One example of general carnography that comes to mind is the opening of the first episode of Elfen Lied, where a bunch of people are bloodily slaughtered for writing motives that I won't speculate on.
- When the deaths are part of a giant middle finger extended to the
audience by the show's creators. Often this also involves carnography,
because you might as well make the audience even more angry at you by
'lovingly' dwelling on the deaths of characters that they like.
Perhaps the most famous example of this is much of End of Evangelion, with the slaughter involved in the invasion of NERV Headquarters and so on.
- When the death is just a cheap and lazy way of injecting (melo)drama
into the show by having a shocking event happen that's sure to get
an emotional rise out of the viewers. Deaths, like plenty of other
shocking events, are easily (and frequently) exploited by bad writers.
I will pick on Muv-Luv Alternative: Total Eclipse's second episode for this; in it, a whole bunch of people we spent the first episode getting to know are slaughtered in battle one by one so that we can understand that this is war and war is serious brutal business and so on. The final death was impressively melodramatic. I had a bad reaction to this.

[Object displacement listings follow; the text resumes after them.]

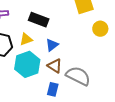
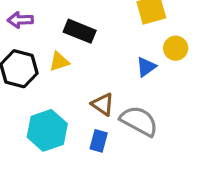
blue triangle: (52, 45) -> (146, 67), moved
cyan hexagon: (27, 64) -> (47, 130), moved

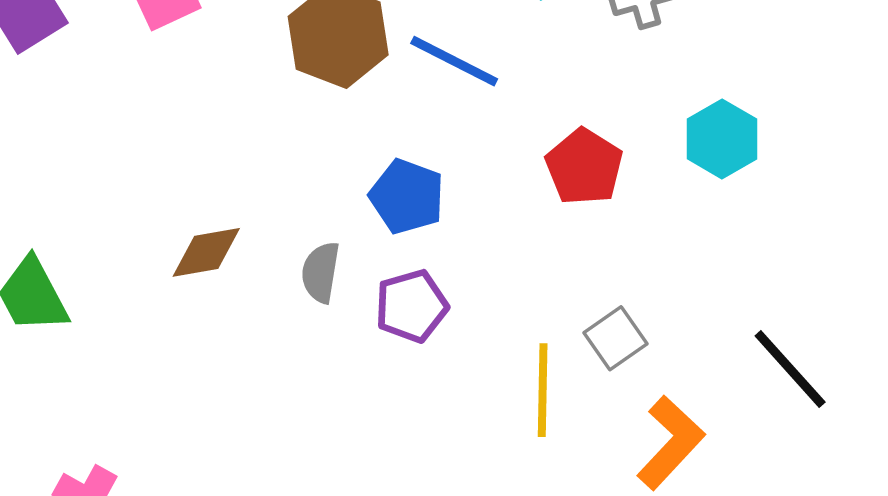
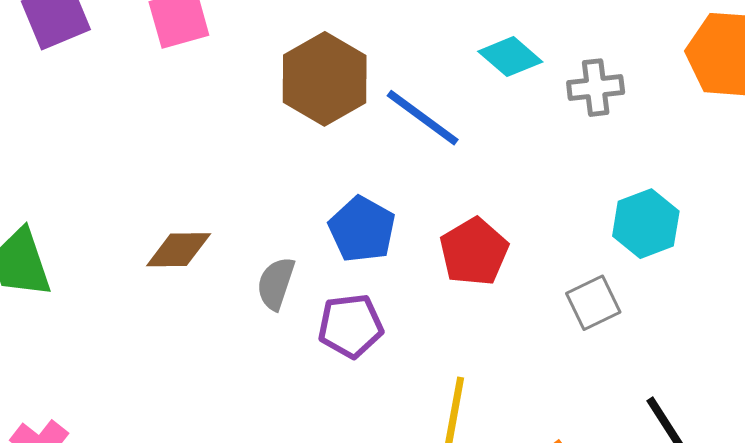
red pentagon: (584, 167) -> (474, 252), moved
gray square: (616, 338) -> (593, 303), moved

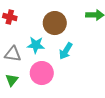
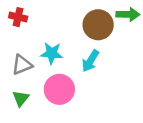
brown circle: (55, 23) -> (98, 25), moved
gray triangle: (13, 54) -> (22, 65), turned -30

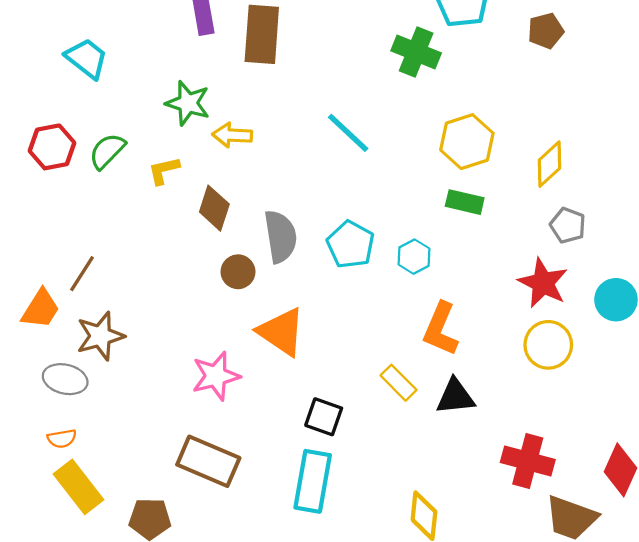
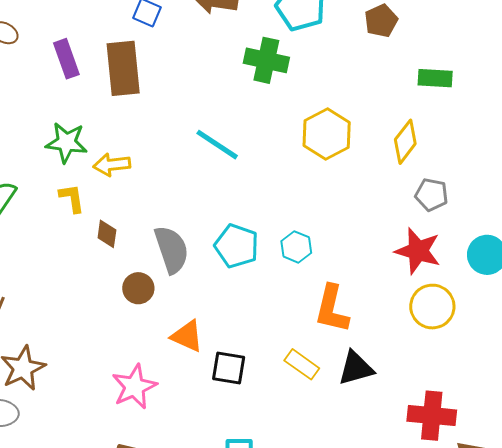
yellow L-shape: (164, 170) -> (72, 198), moved, turned 104
green rectangle: (465, 202) -> (435, 78), moved
brown diamond: (214, 208) -> (107, 234), size x0.7
orange triangle: (281, 332) -> (187, 336), size x0.7
black square: (324, 417) -> (229, 368), moved

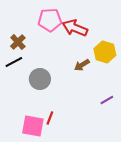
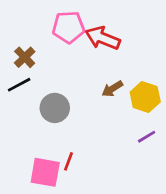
yellow hexagon: (105, 52) -> (145, 97), moved

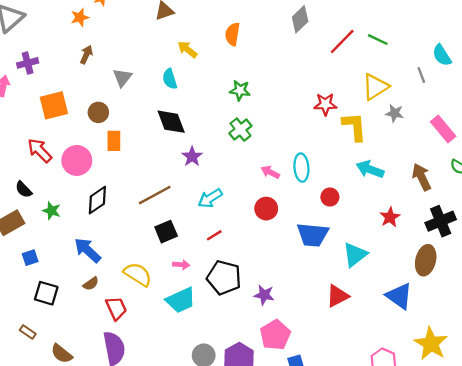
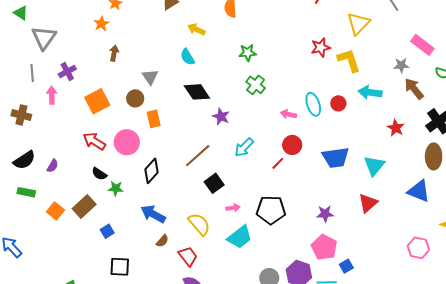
gray triangle: (122, 78) -> (150, 77), moved
gray star: (395, 113) -> (401, 65), moved
black semicircle: (24, 189) -> (99, 174), moved
red circle: (330, 197) -> (338, 103), moved
red line: (214, 235) -> (278, 163), moved
yellow semicircle: (138, 274) -> (199, 224), turned 30
black square: (46, 293) -> (120, 267), moved
purple star: (264, 295) -> (325, 214), moved

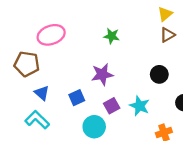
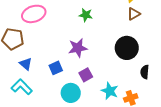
black circle: (159, 74) -> (127, 48), size x1.5
cyan star: (139, 106) -> (110, 91), moved

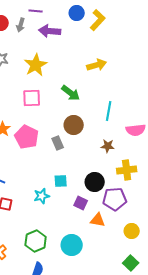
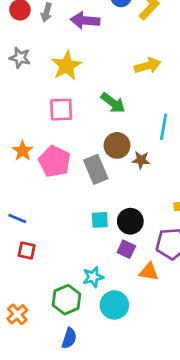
gray rectangle: (58, 143) -> (96, 169), size x1.5
brown star: (108, 146) -> (141, 160), moved
black circle: (95, 182) -> (130, 221), moved
cyan star: (42, 196) -> (93, 277), moved

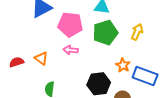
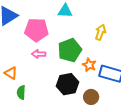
green pentagon: (105, 33) -> (70, 50), moved
orange triangle: (41, 58) -> (11, 73), moved

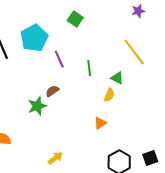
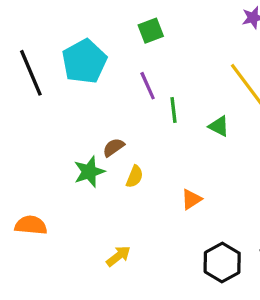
green square: (75, 19) -> (151, 31), turned 35
purple line: (59, 59) -> (148, 86), moved
yellow semicircle: (109, 95) -> (135, 177), moved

There are any number of ways to make characters deaths be simply bad writing without rising to the level that irritates and angers me the way that the stuff above does. If I can see the death coming a mile in advance because the show has lovingly tripped a whole series of death flags for the character, well, that's cliched writing (sometimes it can be appropriate for the show's genre, although I'm sort of making excuses for the show here). But it doesn't irritate me more than any other form of bad writing and it generally won't cause me to bail out of a show on the spot.
(This issue of anger-inducing character deaths is going to come up in my 'memorable anime from 200x' series of entries, so I might as well explain my views in advance.)